Let me be clear. This is not a rally for a particular Christianity over another. It is an invitation to imagine:

  • That our voices might matter in the public arena.
  • That we might indeed believe that what we have to say can contribute to theological dialogue.
  • That what we preach, how we shape the ethos of a congregation, might indeed move out into a world that needs to know it is loved.
  • That we are willing to take the next step that puts our theology on the line, not for the sake of saving theology but for the sake of imagining theology in new and different ways.

What if the future of the church was given to you? Surely, seminary faculty, ecclesial staff, could come alongside you.
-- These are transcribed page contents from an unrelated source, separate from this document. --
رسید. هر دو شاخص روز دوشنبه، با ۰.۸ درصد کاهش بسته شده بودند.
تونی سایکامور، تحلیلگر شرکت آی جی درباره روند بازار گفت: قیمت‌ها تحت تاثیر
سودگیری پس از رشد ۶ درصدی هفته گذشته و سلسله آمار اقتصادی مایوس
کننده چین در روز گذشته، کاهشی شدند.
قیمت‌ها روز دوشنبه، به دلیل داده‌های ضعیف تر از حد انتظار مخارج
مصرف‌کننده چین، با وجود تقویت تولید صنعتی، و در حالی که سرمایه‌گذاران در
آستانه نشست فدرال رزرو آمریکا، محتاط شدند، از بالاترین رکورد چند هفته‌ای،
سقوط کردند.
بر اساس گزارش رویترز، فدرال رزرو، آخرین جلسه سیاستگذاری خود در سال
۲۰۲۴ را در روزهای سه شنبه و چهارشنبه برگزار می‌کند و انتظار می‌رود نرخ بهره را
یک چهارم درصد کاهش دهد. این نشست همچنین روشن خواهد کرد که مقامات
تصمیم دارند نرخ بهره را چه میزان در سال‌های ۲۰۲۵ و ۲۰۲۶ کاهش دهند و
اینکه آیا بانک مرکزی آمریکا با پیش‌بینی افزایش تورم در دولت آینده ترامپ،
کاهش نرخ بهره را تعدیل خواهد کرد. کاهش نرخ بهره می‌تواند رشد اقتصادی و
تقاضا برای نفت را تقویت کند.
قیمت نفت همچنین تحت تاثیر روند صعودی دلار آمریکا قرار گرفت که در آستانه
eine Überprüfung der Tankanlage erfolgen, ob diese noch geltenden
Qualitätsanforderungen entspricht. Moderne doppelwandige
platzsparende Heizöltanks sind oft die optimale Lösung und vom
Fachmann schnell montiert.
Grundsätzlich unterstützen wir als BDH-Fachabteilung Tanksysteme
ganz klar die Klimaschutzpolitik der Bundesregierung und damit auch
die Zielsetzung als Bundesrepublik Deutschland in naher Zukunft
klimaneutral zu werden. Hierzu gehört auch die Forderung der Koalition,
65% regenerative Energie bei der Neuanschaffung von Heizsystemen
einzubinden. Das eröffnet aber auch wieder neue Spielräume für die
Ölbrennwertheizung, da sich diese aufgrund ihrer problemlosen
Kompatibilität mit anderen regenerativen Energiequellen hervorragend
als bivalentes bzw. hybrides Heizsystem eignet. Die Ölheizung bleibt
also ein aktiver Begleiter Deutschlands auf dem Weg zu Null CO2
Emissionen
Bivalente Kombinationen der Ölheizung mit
And we should, if we are doing our job.

But imagine if you were the ones offering eschatological imagination? Articulating the activity of God? And, one would hope, refusing to hide behind hopeless predictions. Refusing to succumb to stated inevitables because at the end of the day we trust the Spirit.

I find myself barely able to catch my breath when the breath of God is not assumed. I find myself in want for the Spirit when the church narrates only death. I find myself in search of other truths when in fact the Truth reveals itself in this text and always.

Dear Working Preachers, what will this Epiphany be for you? Will you go through the motions or will you point to how all of us are called to point—to give witness—to how God is present, to how Jesus reveals God, to how the Kingdom of God is here and now and actually makes a difference for our here and now?

Embodying Epiphany has been and still is the church’s challenge, the preacher’s challenge, the challenge of all who dare testify to Jesus as the “I AM” in our world. The Word made flesh.

And so, a sermon on this Second Sunday after Epiphany should communicate this need, this urgency, and this necessity. If we don’t, we capitulate to the assumption that God’s revelation doesn’t matter or worse, that we are incapable of seeing it.